AI does not make me sushi.

AI does not make me sushi.
An AI thing which can not make sushi.

Or, if it does make sushi, it is not cooking the rice at the right temperature. Forget about AI.

I hope this example sounds awkward enough to point out that there's no point in looking for something that a software can not do and then proclaim that the software is not meeting your expectations.

That's not how #innovation works. That's how organizations go down the pipe and fail.

I'm writing this because somehow I see many posts in the last days in social media in which people pose a (sometimes hypothetical) problem to a GenAI model and then explain that the response is false. And because of that false response, you don't have to consider this model (at all) and ignore AI. Often, these problems are hard to solve for humans, and sometimes they are incomplete or lacking relevant information to be able to solve them - if the model then choses the "wrong" hypothesis to fill the gaps, the model must be bad.

The archetype of such a problem is: "A man is returning from Switzerland by train. If he had been in a (non-)smoking car he would not have died.", followed by "why did he die?". The "correct" answer if you look at the statistics is a heart desease.

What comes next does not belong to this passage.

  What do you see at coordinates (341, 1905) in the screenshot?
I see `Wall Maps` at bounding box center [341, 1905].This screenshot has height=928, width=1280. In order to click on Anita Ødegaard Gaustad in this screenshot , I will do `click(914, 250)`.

GPT 4o suggests a carbon monoxide poisoning, o1-preview knows the "riddle" and answers by adding the missing background elements, but when asked if the answer is realistic it explains that the answer is not holding up to practical scrutiny.

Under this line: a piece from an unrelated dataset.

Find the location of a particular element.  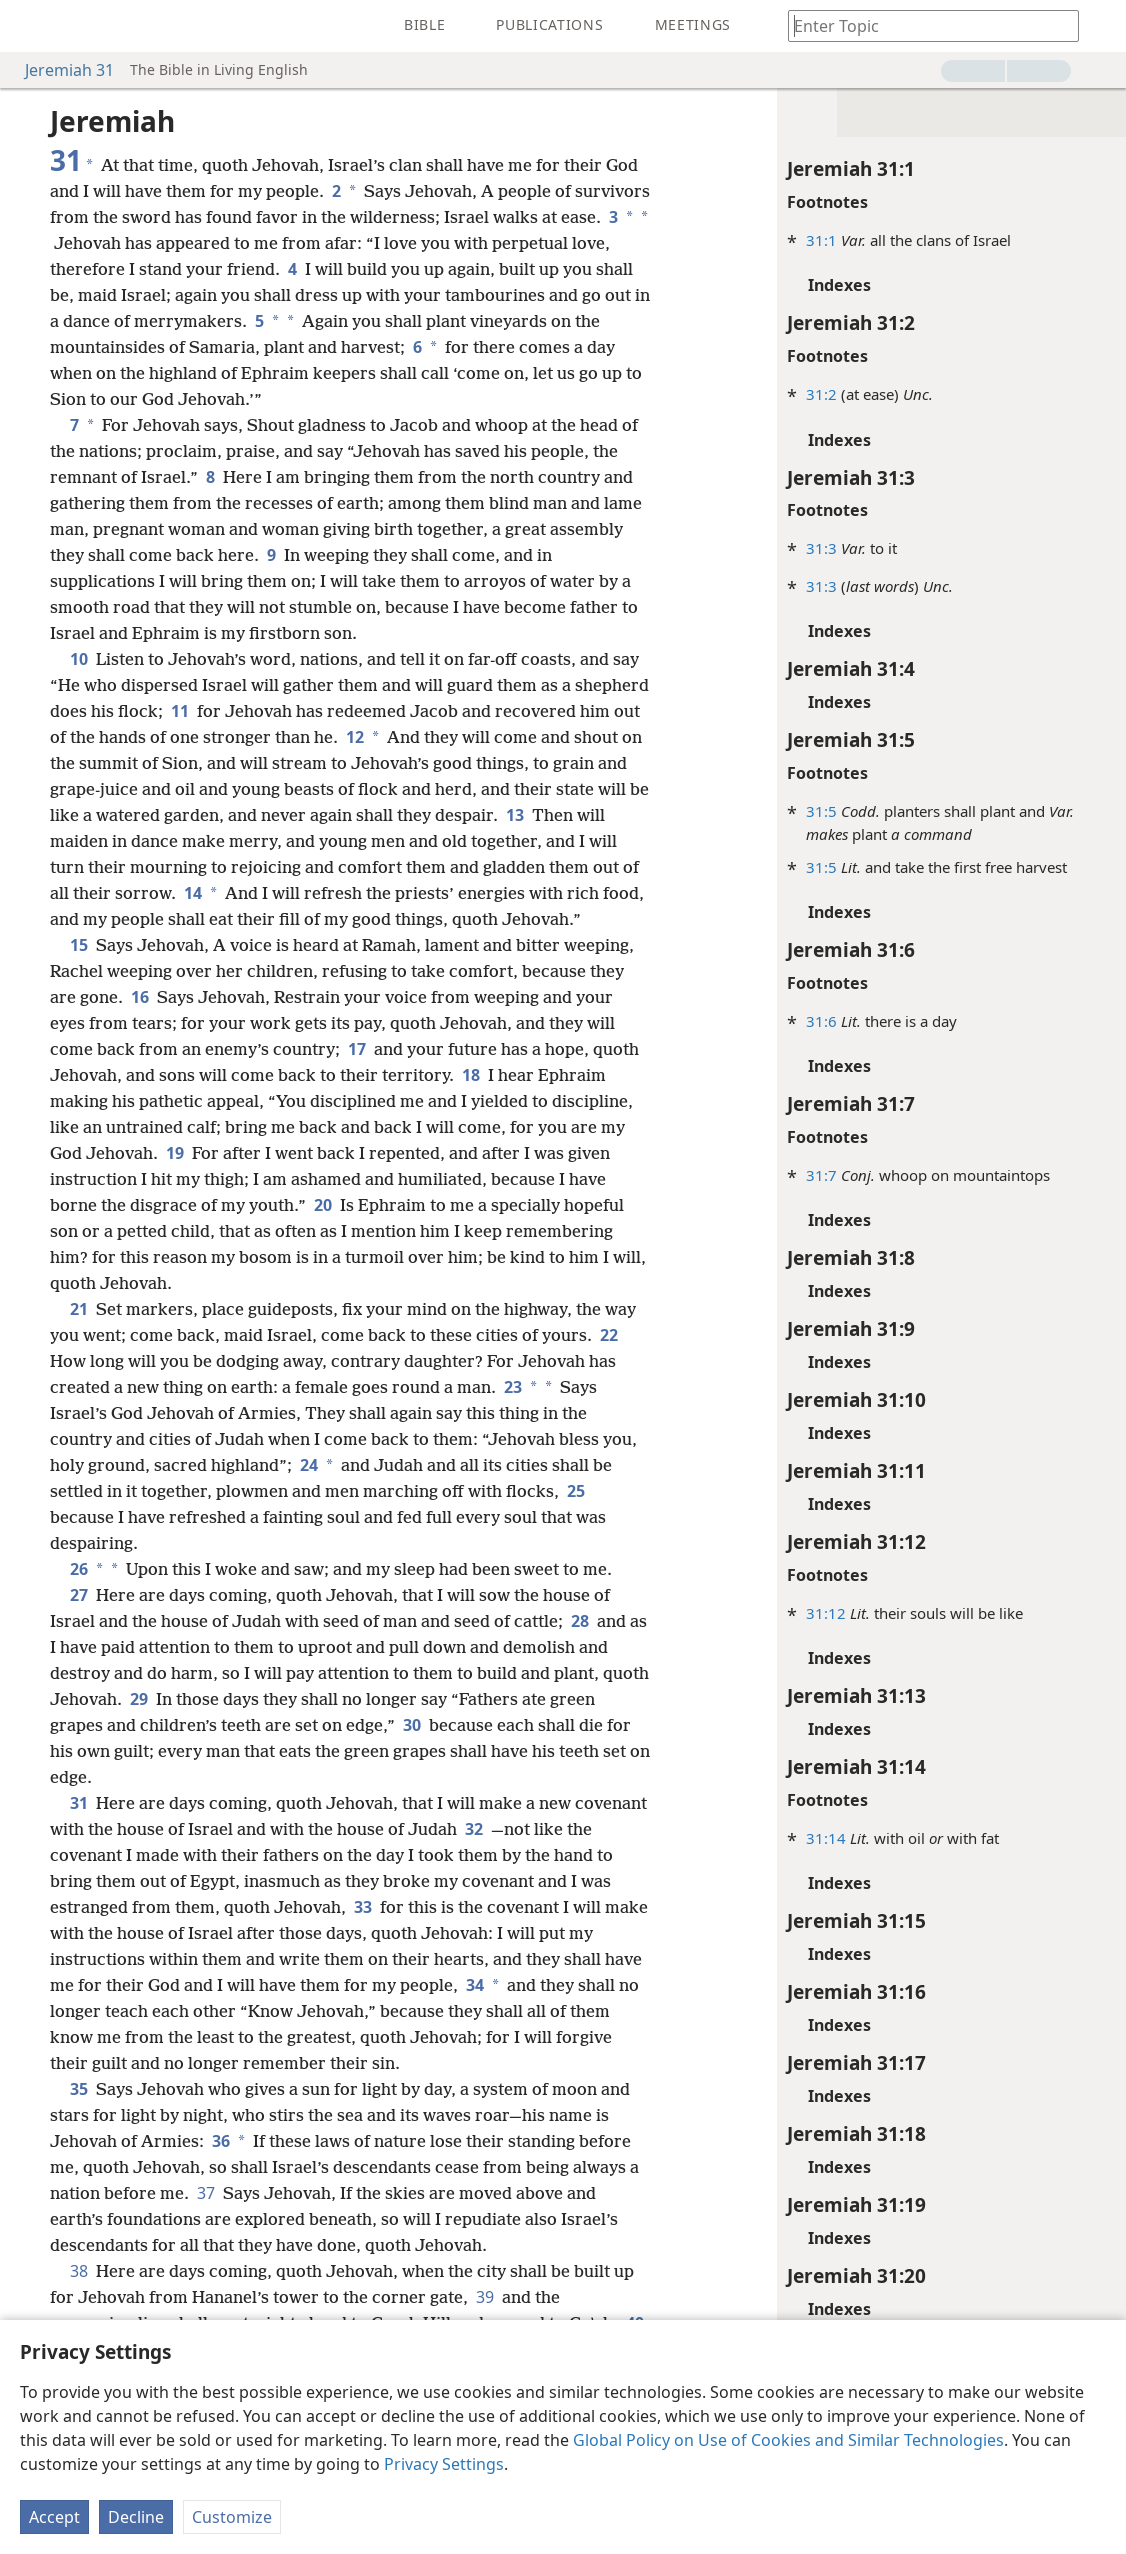

26 is located at coordinates (77, 1569).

Being critical towards a technology allows you to understand the limitations of this technology. But stopping your thought process at the limitation of a technology means nothing less than stopping at the border of a new territory. It's good to know the border, but you'll never find the friendly people inside the new territory if you don't learn about what and who's within the borders.

So no, AI won't make you sushi. But if you don't want to stay hungry, ask it to help you getting Sushi instead of complaining that it can't make them for you.

"I'm sorry, but I don't have the ability to prepare food. However, I can provide you with sushi recipes or help you find a nearby restaurant if you'd like."